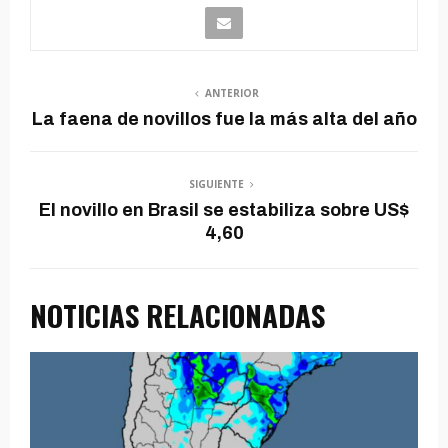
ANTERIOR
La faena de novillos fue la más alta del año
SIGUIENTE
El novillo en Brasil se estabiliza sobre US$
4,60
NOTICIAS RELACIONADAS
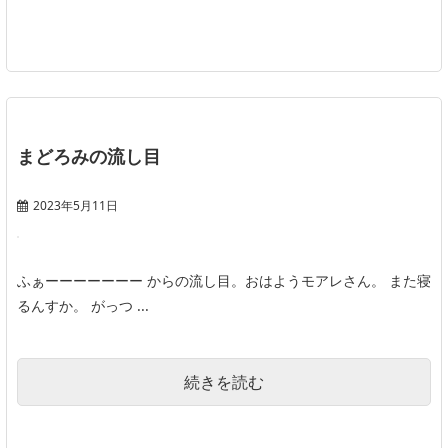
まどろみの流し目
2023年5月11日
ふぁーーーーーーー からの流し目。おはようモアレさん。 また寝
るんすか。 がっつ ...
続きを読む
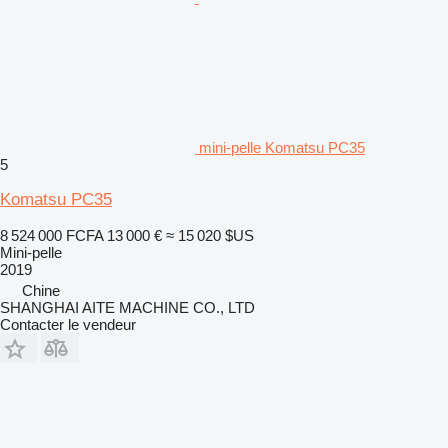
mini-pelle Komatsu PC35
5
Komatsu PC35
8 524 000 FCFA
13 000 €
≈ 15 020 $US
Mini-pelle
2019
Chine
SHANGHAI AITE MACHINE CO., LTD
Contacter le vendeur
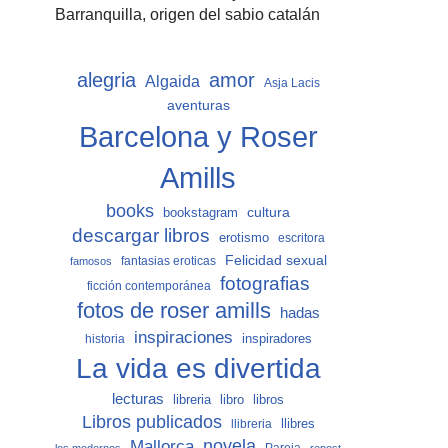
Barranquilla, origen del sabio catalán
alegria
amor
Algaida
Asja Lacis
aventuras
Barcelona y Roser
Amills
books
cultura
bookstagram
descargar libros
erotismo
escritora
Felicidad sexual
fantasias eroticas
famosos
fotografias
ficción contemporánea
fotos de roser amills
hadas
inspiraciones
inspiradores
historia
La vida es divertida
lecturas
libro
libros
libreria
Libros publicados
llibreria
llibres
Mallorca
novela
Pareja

WORK TO COMPLETE: Retype the data above exactly. Leave the pictures out.

SOLUTION FOR THIS EXERCISE:
ANTERIOR
La faena de novillos fue la más alta del año
SIGUIENTE
El novillo en Brasil se estabiliza sobre US$
4,60
NOTICIAS RELACIONADAS
まどろみの流し目
2023年5月11日
ふぁーーーーーーー からの流し目。おはようモアレさん。 また寝
るんすか。 がっつ ...
続きを読む
mini-pelle Komatsu PC35
5
Komatsu PC35
8 524 000 FCFA
13 000 €
≈ 15 020 $US
Mini-pelle
2019
Chine
SHANGHAI AITE MACHINE CO., LTD
Contacter le vendeur
Barranquilla, origen del sabio catalán
alegria
amor
Algaida
Asja Lacis
aventuras
Barcelona y Roser
Amills
books
cultura
bookstagram
descargar libros
erotismo
escritora
Felicidad sexual
fantasias eroticas
famosos
fotografias
ficción contemporánea
fotos de roser amills
hadas
inspiraciones
inspiradores
historia
La vida es divertida
lecturas
libro
libros
libreria
Libros publicados
llibreria
llibres
Mallorca
novela
Pareja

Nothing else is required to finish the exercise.